A norma dell’art. 366 c.p.c., n. 4, il ricorrente è onerato dell’indicazione dei motivi per i quali chiede la cassazione della sentenza, indicando precipuamente le norme di diritto sui cui si fondano. La disposizione merita di essere letta congiuntamente con la previsione dell’art. 366 c.p.c., n. 6, a mente del quale l’ammissibilità del ricorso è condizionata dalla specifica indicazione degli atti processuali, dei documenti e dei contratti o accordi collettivi sui quali esso si fonda.
Nel ricorso in esame manca ogni menzione degli atti intorno ai quali la censura è articolata, della fase processuale di riferimento e del fascicolo in cui gli stessi si rinvengono. Ne deriva l’assenza dell’insieme degli elementi necessari a costituire la ragione della cassazione della sentenza di merito. Il ricorso è inammissibile anche sotto diverso profilo, difettando, invero, di chiarezza e di sinteticità espositiva, di guisa che le doglianze sollevate risultano di ostica intelligibilità, in violazione del disposto dell’art. 366 c.p.c., nn. 3 e 4 (Cass., sent. 21297/2016; Cass., sent. 19048/2016; Cass., sent. 9888/2016; Cass., sent. 14784/2015).

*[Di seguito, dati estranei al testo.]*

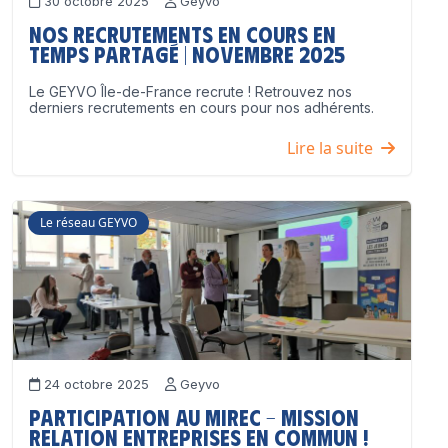
30 octobre 2025
Geyvo
Nos recrutements en cours en
temps partagé | Novembre 2025
Le GEYVO Île-de-France recrute ! Retrouvez nos
derniers recrutements en cours pour nos adhérents.
Lire la suite
Le réseau GEYVO
24 octobre 2025
Geyvo
Participation au MIREC – Mission
Relation Entreprises en Commun !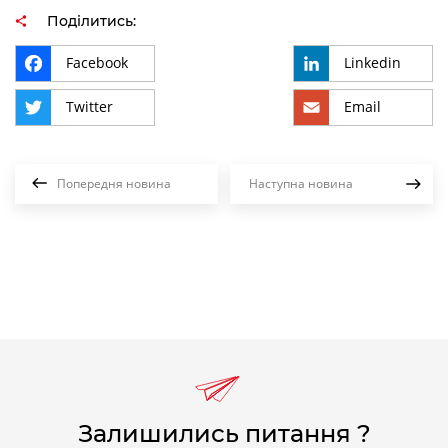
Поділитись:
Facebook
Linkedin
Twitter
Email
Попередня новина
Наступна новина
Залишились питання ?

6.1. Deve inoltre farsi luogo alla condanna prevista dalla disposizione di cui all’art. 385 c.p.c., comma 4 (applicabile nella specie ratione temporis, dal momento che la sentenza impugnata è stata pronunziata in data successiva al 2 marzo 2006 ed il giudizio di primo grado ha avuto inizio in data anteriore al 4 luglio 2009: cfr. Cass., Sez. 5, Sentenza n. 15030 del 17/07/2015, Rv. 636051 – 01; Sez. 6 – 3, Ordinanza n. 2684 del 10/02/2016, Rv. 638868 – 01; Sez. 3, Sentenza n. 20732 del 14/10/2016, Rv. 642925 – 01).
Il ricorso è stato infatti giudicato inammissibile, e dunque l’impugnazione risulta proposta da parte ricorrente con colpa grave, dovendosi certamente ritenere in una siffatta ipotesi percepibile dal legale abilitato all’esercizio presso le giurisdizioni superiori (professionista del cui operato la parte risponde ai sensi dell’art. 2049 c.c.: cfr. Cass., Sez. 3, Sentenza n. 20732 del 14/10/2016, Rv. 642925 – 01), sulla base della diligenza cui è tenuto per la prestazione altamente professionale che fornisce, l’avanzare una impugnazione di legittimità in violazione dell’art. 345 c.p.c..

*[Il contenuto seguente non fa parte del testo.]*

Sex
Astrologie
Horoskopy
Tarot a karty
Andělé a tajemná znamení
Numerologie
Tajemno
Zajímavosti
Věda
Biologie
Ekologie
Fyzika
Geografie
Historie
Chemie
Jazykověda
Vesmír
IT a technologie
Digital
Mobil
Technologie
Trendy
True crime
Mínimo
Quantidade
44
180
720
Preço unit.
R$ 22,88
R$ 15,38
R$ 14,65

La Corte stima, peraltro, equo contenere tale condanna nella misura di Euro 4.200,00 in favore della parte controricorrente.
7. Le spese del giudizio di legittimità seguono la soccombenza.
8. Infine, dal momento che il ricorso risulta notificato successivamente al termine previsto dalla L. n. 228 del 2012, art. 1,comma 18, deve darsi atto della sussistenza dei presupposti di cui al D.P.R. n. 115 del 2002, art. 13, comma 1 quater, introdotto dalla citata L. n. 228 del 2012, art. 1, comma 17.
PQM
la Corte dichiara inammissibile il ricorso e condanna la ricorrente al pagamento in favore della controricorrente, delle spese del giudizio di legittimità che liquida in Euro 6.200,00 per compensi, oltre alle spese forfettarie nella misura del 15 per cento, agli esborsi liquidati in Euro 200, ed agli accessori di legge, condanna altresì la società ricorrente al pagamento di Euro 4.200, ai sensi dell’art. 385 c.p.c., comma 4.
Ai sensi del D.P.R. n. 115 del 2002, art. 13, comma 1 quater, inserito dalla L. n. 228 del 2012, art. 1, comma 17, dà atto della sussistenza dei presupposti per il versamento, da parte del ricorrente principale, dell’ulteriore importo a titolo di contributo unificato pari a quello dovuto per il ricorso principale, a norma del citato art. 13, comma 1-bis.
Così deciso in Roma, nella Camera di consiglio della Sezione Terza Civile della Corte Suprema di Cassazione, il 6 dicembre 2018.